Although this only represents a small fraction of that gospel, let it be a reminder as we open our Book of Common Prayer of the gift that lies within, a gift that must be shared by a church that is always planting.

Mr. Robert Ramsey
Warden at Christ Church Anglican South Bend (a member parish of the Anglican Diocese of the Living Word) and the Executive Editor of The North American Anglican.
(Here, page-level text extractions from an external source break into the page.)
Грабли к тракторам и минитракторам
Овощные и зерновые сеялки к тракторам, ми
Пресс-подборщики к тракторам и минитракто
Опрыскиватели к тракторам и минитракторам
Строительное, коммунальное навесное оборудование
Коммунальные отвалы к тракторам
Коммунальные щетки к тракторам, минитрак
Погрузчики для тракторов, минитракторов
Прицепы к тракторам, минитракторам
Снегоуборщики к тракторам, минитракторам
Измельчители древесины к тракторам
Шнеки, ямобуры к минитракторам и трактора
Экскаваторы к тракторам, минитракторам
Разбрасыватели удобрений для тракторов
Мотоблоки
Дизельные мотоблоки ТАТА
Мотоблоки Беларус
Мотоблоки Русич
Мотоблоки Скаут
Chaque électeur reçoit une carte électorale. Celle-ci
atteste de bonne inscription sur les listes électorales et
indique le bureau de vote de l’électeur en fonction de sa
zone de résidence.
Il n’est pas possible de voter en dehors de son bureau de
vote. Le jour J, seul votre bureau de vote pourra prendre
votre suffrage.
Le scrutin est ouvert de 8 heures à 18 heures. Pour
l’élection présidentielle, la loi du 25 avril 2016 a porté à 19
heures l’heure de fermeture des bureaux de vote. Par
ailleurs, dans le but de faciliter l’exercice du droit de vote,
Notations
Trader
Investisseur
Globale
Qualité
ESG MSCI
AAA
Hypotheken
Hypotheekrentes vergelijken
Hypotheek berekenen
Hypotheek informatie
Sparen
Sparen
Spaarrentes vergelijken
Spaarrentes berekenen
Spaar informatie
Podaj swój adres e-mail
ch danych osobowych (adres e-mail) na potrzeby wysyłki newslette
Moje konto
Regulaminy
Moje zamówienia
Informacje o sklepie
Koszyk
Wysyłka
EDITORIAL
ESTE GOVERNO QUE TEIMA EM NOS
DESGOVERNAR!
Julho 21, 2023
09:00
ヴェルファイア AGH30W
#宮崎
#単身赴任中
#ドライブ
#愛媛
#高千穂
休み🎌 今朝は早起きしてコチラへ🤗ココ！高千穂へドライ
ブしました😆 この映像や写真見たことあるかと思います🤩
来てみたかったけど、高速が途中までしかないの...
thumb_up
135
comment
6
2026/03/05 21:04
Concluding Prayer for the Institution of a Rector:

Almighty God, you have built your Church upon the foundation of the Apostles and Prophets, Jesus Christ himself being the chief cornerstone: Grant that, by the operation of the Holy Spirit, all Christians may be joined together in unity of spirit and in the bond of peace, that they may be a holy temple acceptable to you. Give the abundance of your grace especially to this Congregation, that with one heart we may desire the health and increase of your holy Church, and with one voice profess the faith once delivered to the saints. Defend us from the sins of heresy and schism. And grant that the course of this world may be so peaceably ordered by your governance, that your Church may joyfully serve you in all godliness and faithfully walk in the ways of truth and peace; so that, on the day of judgment, we all may be numbered with your saints in glory everlasting; through Jesus Christ your Son our Lord, the gracious Shepherd and Bishop of our souls, who lives and reigns with you and the Holy Spirit, one God, world without end. Amen.